(EXERCISE BRIEF) If a line in the data has the string "elements", please show it.

(EXERCISE DATA)
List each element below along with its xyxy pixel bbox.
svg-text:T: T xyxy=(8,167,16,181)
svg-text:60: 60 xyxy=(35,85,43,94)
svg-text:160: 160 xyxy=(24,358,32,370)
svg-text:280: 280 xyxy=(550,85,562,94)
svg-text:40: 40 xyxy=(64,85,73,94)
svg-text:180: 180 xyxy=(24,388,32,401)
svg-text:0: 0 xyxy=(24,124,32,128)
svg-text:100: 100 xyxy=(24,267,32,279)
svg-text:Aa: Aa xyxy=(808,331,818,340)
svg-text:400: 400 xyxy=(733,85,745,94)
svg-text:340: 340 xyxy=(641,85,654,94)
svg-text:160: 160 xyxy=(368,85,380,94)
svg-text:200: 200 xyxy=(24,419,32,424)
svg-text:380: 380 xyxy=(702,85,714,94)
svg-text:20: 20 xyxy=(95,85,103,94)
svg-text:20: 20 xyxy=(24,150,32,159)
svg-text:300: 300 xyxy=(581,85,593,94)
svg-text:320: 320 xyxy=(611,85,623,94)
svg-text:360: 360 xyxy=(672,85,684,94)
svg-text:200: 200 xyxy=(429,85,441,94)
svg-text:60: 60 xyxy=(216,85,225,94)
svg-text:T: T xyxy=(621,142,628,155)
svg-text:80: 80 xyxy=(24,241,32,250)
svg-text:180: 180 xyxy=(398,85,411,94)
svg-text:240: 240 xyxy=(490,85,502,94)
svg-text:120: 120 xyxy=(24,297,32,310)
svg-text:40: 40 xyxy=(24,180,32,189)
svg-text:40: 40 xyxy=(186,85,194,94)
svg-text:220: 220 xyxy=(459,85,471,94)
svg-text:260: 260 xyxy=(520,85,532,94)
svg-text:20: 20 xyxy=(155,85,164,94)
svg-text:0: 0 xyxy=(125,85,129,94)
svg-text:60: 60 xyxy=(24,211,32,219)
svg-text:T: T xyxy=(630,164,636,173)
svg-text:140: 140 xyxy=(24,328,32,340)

--

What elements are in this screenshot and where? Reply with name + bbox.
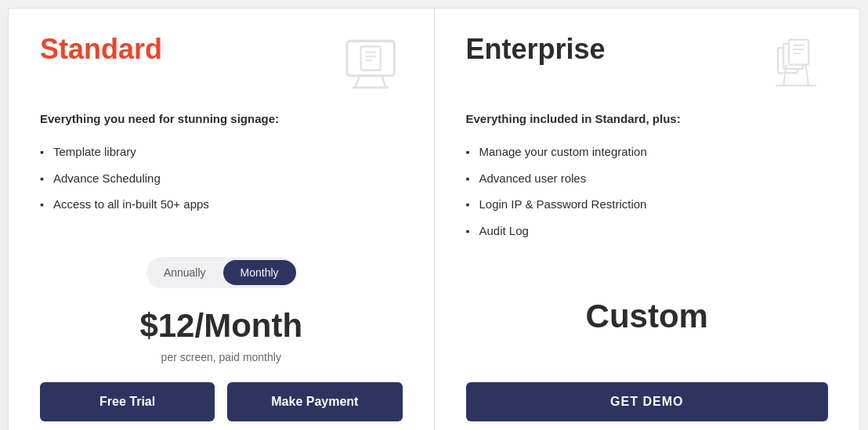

* * *

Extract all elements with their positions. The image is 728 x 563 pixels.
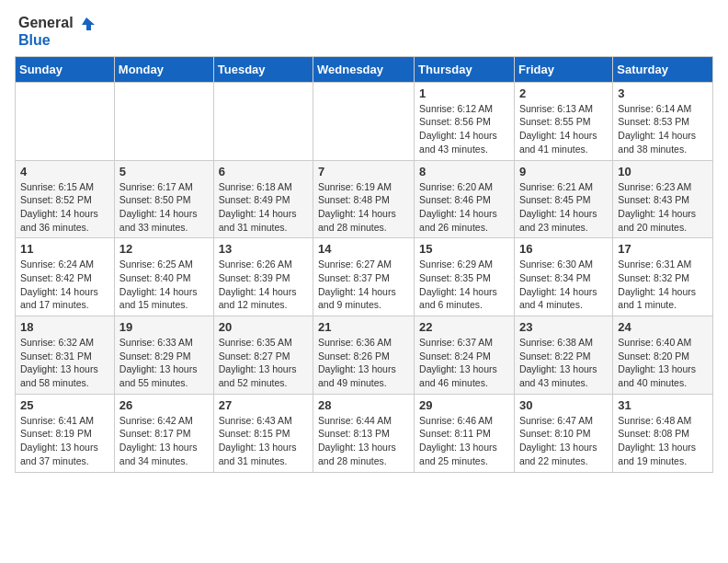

(EXPECTED ANSWER)
What elements are in this screenshot and where? Reply with name + bbox.
Extract all elements with their positions. The image is 728 x 563 pixels.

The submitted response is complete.